Work your way through the expansive training mode and you soon come to understand the sheer range of mechanics folded into the game. King of Fighters 13's HD system is gone, replaced with the MAX Mode mechanic from earlier instalments. This provides a short-lived boost at the cost of a single bar of meter and allows you to trigger an unlimited number of special attacks while active. Beyond these powerful EX moves, there are no fewer than three levels of 'Supers'. There are also Command Throws (which can't be countered), a feature known as Blow Back (which smashes your opponent against the facing wall to instantly create distance between you) and Emergency Evasion, a move similar to Street Fighter 3's parries, which can also be used to recover quickly when knocked down.
There are Special moves, Super Special moves, MAX Super Special moves and Climax Super Special Moves, each one a more ludicrous escalation and a further interaction to lean how and when to deploy. The result of this breadth is both extreme complexity and extreme flexibility. At the higher levels of competitive play, King of Fighters 14 promises to thrill audiences, while simultaneously presenting live commentators with one of their greatest challenges yet.

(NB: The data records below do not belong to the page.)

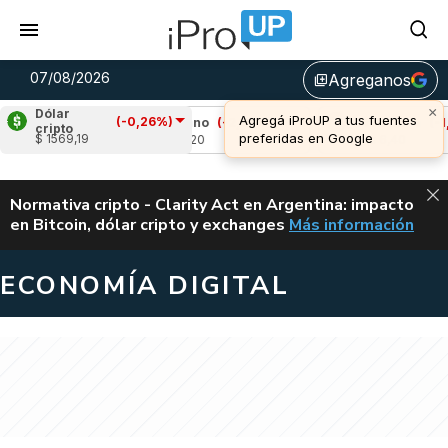
07/08/2026
Agreganos
library_add
×
Dólar
Agregá iProUP a tus fuentes
(-0,26%)
17%)
Cardano
(-2,97%)
Avalanche
(-1,12%
cripto
preferidas en Google
$ 1569,19
u$s 0,20
u$s 6,40
ALERTA
Normativa cripto - Clarity Act en Argentina: impacto
en Bitcoin, dólar cripto y exchanges
Más información
CLARITY ACT EN AR
ECONOMÍA DIGITAL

For the lone single player, it's a more routine offering. The storyline is a well-worn cliché: a global tournament to find the greatest fighter in the world, with the final taking place in the Antonov Super Arena, a cavernous stadium lined with fire-gobbing mini volcanoes, and a velvet-draped stage of the kind that one could imagine Vladimir Putin commissioning and then strutting around. As every match consists of three bouts, a playthrough takes much longer than in recent Street Fighters, but there are dollops of cutscene and various unlockables to maintain interest.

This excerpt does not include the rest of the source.